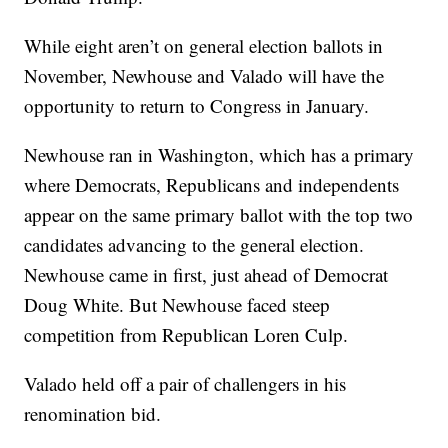
While eight aren’t on general election ballots in
November, Newhouse and Valado will have the
opportunity to return to Congress in January.
Newhouse ran in Washington, which has a primary
where Democrats, Republicans and independents
appear on the same primary ballot with the top two
candidates advancing to the general election.
Newhouse came in first, just ahead of Democrat
Doug White. But Newhouse faced steep
competition from Republican Loren Culp.
Valado held off a pair of challengers in his
renomination bid.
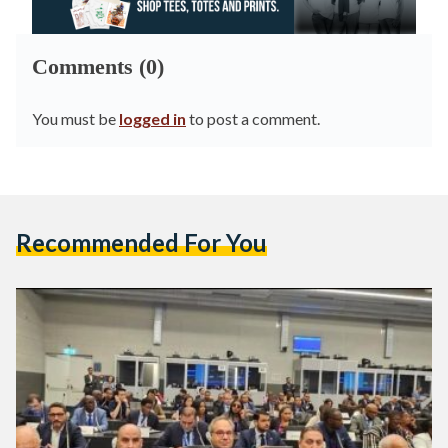
Comments (0)
You must be
logged in
to post a comment.
Recommended For You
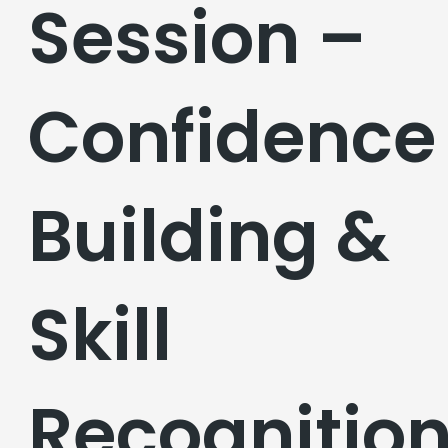
Session –
Confidence
Building &
Skill
Recognitio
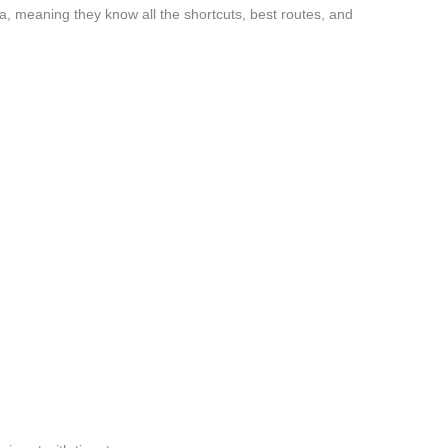
a, meaning they know all the shortcuts, best routes, and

◆ **WHAT TO WORK ON**: Only the lines from the one containing "Valado held off a pair of challengers in his" through the last line of the data belong in the copy, both included and reproduced exactly. Pictures do not.

◆ **RESPONSE BOX**:
Valado held off a pair of challengers in his
renomination bid.
Comments (0)
You must be
logged in
to post a comment.
Recommended For You
Session –
Confidence
Building &
Skill
Recognitio
a, meaning they know all the shortcuts, best routes, and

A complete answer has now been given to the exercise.